*** Begin section ***

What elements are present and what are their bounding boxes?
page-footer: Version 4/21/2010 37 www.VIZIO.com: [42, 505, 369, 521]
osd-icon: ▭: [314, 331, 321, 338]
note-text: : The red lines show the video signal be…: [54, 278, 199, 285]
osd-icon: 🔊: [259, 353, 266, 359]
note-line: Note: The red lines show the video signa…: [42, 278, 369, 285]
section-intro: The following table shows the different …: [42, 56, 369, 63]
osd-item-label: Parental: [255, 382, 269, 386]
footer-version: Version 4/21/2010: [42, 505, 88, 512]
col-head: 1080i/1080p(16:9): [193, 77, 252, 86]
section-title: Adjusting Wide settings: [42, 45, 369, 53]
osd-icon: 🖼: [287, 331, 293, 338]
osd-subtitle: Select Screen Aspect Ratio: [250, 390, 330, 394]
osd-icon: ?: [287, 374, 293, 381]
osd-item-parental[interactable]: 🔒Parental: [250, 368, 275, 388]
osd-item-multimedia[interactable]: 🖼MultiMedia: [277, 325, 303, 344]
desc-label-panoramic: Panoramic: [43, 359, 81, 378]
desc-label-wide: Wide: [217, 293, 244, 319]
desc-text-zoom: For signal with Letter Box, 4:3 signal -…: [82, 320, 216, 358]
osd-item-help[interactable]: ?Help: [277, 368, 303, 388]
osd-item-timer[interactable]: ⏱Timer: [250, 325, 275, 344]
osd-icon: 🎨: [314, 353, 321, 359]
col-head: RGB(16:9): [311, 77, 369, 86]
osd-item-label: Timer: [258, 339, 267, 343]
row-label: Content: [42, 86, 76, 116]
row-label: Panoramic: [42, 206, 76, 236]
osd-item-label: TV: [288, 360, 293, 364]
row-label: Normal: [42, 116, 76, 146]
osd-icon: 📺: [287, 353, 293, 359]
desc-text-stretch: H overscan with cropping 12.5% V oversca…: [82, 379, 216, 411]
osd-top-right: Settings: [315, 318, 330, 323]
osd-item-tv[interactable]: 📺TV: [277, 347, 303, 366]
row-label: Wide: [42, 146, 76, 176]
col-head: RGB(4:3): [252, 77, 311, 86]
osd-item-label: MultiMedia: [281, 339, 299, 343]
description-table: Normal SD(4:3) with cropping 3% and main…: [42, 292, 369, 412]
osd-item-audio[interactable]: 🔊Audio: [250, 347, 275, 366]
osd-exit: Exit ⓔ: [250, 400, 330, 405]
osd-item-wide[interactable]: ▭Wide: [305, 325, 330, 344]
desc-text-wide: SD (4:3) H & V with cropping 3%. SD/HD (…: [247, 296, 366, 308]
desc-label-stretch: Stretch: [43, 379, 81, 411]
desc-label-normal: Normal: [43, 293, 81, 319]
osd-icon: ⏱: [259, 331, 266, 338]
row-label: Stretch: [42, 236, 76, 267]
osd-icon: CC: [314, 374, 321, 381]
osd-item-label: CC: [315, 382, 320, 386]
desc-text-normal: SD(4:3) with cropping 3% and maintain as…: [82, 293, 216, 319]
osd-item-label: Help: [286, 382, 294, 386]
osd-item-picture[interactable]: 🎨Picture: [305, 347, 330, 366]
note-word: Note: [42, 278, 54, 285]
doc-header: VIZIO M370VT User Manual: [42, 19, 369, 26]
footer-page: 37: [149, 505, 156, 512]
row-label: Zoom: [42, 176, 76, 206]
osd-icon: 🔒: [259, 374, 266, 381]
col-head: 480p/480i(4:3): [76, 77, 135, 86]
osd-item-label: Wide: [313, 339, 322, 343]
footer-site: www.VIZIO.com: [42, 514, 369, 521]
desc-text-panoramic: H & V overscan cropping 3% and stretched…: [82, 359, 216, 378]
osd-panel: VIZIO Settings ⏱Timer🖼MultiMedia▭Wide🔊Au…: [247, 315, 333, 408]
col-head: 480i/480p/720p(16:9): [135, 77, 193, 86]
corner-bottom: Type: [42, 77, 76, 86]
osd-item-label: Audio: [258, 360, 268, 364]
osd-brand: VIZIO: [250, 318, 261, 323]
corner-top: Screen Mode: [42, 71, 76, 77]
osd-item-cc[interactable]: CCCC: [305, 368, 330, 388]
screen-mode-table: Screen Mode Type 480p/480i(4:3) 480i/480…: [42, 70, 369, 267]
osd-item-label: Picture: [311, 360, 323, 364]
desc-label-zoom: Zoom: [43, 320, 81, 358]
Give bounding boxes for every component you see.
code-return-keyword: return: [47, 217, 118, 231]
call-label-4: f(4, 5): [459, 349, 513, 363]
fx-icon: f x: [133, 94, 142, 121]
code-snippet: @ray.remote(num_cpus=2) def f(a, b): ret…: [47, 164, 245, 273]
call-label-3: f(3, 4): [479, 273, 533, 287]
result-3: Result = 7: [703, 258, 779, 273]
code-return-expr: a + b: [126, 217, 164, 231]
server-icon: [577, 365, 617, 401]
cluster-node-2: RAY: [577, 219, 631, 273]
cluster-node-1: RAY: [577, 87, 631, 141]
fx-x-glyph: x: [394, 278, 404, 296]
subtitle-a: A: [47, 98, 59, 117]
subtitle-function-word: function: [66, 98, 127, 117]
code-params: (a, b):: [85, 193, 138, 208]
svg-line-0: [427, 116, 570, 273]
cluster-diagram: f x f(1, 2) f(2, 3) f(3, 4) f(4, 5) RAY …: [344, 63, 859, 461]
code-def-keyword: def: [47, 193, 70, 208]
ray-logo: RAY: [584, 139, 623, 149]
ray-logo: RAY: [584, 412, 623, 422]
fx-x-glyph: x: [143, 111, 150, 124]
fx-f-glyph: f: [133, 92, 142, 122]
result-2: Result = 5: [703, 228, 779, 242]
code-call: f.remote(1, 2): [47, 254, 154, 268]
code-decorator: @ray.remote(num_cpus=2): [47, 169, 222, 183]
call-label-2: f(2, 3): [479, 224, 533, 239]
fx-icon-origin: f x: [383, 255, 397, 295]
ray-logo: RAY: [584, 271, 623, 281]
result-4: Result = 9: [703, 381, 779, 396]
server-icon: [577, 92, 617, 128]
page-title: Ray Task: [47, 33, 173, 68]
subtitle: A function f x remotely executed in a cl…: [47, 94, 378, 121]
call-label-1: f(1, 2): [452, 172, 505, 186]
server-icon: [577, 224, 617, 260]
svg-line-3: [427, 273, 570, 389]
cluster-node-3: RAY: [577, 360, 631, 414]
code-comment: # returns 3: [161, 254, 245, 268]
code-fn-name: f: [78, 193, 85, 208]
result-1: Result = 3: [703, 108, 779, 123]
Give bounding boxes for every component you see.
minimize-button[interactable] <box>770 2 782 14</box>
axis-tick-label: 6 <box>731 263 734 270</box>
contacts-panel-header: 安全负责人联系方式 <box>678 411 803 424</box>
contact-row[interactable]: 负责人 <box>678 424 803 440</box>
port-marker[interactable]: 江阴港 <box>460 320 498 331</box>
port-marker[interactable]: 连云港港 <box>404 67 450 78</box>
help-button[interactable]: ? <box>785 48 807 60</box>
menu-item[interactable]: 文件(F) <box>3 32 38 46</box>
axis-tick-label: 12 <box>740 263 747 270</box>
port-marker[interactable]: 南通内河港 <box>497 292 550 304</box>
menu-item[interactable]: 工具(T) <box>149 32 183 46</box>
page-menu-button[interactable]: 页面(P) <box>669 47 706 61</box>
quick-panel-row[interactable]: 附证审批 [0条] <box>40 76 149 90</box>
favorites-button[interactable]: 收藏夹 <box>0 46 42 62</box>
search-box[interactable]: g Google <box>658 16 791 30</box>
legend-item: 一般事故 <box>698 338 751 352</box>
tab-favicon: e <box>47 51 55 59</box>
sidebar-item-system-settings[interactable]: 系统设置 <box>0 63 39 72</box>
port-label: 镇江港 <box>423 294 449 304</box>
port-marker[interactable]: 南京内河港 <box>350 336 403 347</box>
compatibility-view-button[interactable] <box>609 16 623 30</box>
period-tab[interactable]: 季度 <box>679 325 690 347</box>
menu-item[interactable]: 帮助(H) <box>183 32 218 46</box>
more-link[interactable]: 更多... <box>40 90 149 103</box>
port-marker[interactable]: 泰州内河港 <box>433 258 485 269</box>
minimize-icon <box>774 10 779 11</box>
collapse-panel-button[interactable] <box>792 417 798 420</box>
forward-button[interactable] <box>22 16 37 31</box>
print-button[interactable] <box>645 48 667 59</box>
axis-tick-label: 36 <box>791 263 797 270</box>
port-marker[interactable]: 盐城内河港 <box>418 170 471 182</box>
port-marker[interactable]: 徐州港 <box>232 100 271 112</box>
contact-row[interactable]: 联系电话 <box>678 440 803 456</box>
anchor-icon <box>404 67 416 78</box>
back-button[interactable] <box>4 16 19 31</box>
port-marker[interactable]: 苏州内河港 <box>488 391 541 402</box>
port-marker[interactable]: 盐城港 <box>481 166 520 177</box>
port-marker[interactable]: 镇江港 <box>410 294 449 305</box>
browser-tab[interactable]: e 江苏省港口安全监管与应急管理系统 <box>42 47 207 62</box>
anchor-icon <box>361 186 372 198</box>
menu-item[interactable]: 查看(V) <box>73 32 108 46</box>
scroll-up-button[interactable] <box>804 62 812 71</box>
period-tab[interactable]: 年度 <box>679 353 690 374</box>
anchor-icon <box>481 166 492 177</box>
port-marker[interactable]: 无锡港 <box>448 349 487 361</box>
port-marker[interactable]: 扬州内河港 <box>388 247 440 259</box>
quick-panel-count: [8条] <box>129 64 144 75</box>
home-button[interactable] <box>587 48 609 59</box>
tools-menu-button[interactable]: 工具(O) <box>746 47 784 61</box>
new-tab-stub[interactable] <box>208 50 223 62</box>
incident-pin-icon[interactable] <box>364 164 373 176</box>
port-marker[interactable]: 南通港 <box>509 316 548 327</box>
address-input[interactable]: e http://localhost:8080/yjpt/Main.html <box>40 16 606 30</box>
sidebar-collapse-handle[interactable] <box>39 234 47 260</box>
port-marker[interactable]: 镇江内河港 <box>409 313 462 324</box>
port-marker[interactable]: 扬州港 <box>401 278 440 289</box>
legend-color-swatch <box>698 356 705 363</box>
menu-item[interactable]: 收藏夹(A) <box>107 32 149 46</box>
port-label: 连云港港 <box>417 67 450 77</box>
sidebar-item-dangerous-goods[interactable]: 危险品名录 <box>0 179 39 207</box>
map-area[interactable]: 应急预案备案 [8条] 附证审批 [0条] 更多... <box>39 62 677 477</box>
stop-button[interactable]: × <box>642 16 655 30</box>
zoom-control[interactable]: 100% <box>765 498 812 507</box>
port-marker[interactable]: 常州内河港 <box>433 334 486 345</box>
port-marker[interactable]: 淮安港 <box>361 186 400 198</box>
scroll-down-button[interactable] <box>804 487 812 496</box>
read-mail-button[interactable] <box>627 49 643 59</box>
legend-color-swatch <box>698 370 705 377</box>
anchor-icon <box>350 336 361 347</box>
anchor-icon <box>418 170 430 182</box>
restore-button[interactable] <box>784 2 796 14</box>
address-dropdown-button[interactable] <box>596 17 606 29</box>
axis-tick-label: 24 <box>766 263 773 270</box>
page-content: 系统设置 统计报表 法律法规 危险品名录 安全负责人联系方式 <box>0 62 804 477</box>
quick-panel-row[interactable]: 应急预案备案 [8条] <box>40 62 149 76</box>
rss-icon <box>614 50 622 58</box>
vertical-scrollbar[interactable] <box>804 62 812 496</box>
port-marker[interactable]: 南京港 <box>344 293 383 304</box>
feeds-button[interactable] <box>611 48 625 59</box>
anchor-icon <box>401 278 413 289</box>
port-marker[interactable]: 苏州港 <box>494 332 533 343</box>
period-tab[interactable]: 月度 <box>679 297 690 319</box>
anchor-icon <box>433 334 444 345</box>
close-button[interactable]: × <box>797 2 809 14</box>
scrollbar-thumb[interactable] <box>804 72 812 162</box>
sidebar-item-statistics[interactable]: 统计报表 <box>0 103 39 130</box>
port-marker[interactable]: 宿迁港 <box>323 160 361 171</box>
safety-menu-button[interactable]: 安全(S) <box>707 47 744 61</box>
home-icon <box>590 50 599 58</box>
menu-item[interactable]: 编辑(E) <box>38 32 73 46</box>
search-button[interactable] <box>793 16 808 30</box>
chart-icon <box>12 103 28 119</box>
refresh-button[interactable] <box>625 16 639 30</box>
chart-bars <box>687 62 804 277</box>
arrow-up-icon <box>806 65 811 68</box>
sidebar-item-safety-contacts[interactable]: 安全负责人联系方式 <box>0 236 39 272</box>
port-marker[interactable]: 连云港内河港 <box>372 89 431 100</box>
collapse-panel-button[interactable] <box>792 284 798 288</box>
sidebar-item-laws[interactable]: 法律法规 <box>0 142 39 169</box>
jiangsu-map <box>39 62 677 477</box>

*** End section ***

**Problem:**
Using the data above, return each line that includes the word "Timer".

**Result for this task:**
osd-item-timer[interactable]: ⏱Timer: [250, 325, 275, 344]
osd-item-label: Timer: [258, 339, 267, 343]
osd-panel: VIZIO Settings ⏱Timer🖼MultiMedia▭Wide🔊Au…: [247, 315, 333, 408]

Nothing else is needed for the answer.